Paul Goble
Vienna, April 14 – Many migrant workers who recently lost their jobs in Russia are going back to their Central Asian and Caucasian homelands, but instead of returning to their native villages, they are moving into cities and especially the capitals of their countries where, because of high unemployment in many, they becoming an additional source of instability.
Compounding the problems created by their number is the experiences many of these returnees had in Russia. Because they worked illegally there, at least some are now prepared to operate outside the legal sphere and thus become both subject to and influenced by black market firms and radical political movements.
As a result, while the departure of some Gastarbeiters from Russia may have lowered tensions in cities there, the return of such people is leading to leading in some places to “social collapse,” according to a Deutsche Welle report, even though most governments in this region are denying the problem exists (www.centrasia.ru/news.php?st=1239680820).
There are few reliable statistics on these flows, particularly because the governments involved do not carefully distinguish between internal migration in which people are streaming in from villages to the cities from external migration in which individuals are either coming in from abroad or returning.
But numerous reports by residents of Central Asia suggest that the problem is not only large but growing.
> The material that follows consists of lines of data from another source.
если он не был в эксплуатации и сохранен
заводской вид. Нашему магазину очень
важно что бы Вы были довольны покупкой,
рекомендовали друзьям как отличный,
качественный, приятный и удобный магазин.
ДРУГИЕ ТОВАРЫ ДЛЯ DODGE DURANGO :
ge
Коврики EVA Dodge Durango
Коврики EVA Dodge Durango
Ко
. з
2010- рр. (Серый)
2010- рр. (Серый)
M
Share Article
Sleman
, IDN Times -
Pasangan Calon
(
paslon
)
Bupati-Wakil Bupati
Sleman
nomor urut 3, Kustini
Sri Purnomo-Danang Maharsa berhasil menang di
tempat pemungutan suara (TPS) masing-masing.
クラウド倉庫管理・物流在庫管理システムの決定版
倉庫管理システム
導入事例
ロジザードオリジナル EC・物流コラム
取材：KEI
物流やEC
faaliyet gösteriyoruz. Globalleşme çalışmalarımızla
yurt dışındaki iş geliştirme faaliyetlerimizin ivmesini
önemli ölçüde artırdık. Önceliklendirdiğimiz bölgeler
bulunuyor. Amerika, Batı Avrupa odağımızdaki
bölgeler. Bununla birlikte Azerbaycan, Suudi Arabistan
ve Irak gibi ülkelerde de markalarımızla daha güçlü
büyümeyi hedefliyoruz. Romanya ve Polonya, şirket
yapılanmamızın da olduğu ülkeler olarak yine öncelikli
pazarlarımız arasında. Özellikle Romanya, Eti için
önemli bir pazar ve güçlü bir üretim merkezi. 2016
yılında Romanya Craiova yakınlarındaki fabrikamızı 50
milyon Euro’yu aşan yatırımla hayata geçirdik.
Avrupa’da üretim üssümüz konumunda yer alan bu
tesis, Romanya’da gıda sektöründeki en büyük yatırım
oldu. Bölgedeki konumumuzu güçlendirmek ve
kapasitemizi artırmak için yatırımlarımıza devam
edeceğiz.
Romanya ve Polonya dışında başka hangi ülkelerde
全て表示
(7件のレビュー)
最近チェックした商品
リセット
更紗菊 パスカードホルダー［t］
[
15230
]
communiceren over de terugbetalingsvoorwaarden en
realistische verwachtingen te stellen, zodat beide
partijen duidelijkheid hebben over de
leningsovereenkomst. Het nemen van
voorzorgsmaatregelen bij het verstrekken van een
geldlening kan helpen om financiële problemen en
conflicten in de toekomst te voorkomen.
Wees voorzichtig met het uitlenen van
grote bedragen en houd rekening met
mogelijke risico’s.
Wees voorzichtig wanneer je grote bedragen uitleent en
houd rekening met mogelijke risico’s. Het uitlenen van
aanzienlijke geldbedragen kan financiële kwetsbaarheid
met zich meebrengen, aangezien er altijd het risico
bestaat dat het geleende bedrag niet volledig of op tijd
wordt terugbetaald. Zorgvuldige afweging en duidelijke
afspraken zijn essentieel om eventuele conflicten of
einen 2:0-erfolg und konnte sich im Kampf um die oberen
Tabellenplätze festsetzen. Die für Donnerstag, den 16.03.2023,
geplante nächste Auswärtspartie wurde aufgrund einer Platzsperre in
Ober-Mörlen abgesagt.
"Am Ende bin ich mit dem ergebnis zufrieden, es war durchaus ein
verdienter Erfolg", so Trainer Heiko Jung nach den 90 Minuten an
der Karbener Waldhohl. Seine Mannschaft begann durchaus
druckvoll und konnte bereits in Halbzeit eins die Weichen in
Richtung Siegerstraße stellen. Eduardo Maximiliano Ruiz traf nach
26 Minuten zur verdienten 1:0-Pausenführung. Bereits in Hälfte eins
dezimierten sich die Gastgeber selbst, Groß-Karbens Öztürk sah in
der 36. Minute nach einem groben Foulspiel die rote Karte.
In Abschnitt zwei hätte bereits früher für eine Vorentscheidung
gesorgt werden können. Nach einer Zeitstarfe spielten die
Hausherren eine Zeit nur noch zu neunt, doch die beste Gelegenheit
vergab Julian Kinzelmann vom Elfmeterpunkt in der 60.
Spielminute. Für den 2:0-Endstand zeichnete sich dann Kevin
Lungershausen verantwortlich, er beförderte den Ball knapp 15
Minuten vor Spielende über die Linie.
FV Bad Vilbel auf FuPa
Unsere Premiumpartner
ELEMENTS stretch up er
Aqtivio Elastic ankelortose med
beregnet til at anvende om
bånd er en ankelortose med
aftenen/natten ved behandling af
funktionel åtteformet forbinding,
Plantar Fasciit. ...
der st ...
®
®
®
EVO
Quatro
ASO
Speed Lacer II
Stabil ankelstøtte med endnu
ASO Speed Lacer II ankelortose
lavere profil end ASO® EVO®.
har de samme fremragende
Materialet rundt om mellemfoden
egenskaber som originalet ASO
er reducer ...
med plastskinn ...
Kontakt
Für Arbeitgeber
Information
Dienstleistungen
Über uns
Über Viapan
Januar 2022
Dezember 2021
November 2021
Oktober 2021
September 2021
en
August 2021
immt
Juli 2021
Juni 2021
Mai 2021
While government-controlled media in that region either downplay the trend or do not report it at all, local people say that the return of Gastarbeiters from Russia is leading to “a growth in crime,” the German station reports.
At the same time, however, a Tashkent journalist, said that the media there “more or less regularly feature stories saying that our citizens are falling into slavery in CIS countries and how it is necessary to avoid that,” something intended as a warning against leaving but also an indication of an unstated concern by the authorities about returnees.
In neighboring Kyrgyzstan, the German broadcaster says, many residents in Osh and other cities are taking the return of Gastarbeiters “more seriously.” “With each day,” a local rights activist told the German station, the number Kyrgyz returning from Russia either because they have no work or are being deported as illegals, “continues to grow.”
Their return is not yet obvious to someone walking through the center of the city, the activist said, but anyone who visits the city market will see the returnees, mostly middle aged men who say they are waiting to return to Russia when the economy there improves, yet another reason why many do not easily integrate into the existing situation in their homelands.
The path of many of the returnees varies. Some return to their villages only to move on to the cities and especially the capitals when they cannot find work. Others go directly to the cities because they know there are no jobs for them in their home villages. And still a third group goes to the capital cities first of all.
One indication of the level of official concern, the activist said, was the decision of the authorities in Bishkek to take down a report on the website of the migration service saying that the government expected some 45,000 returnees in the southern part of the country alone. More senior officials ordered that report removed lest it “frighten” people.
And the reason locals are nervous, Deutsche Welle concludes, is not only that the returnees will drive up the already high rate of unemployment but also exacerbate social tensions to the point that the authorities may not be able to cope, a danger that exists in the countries of the southern Caucasus as well (news-ru.trend.az/politics/foreign/1455441.html).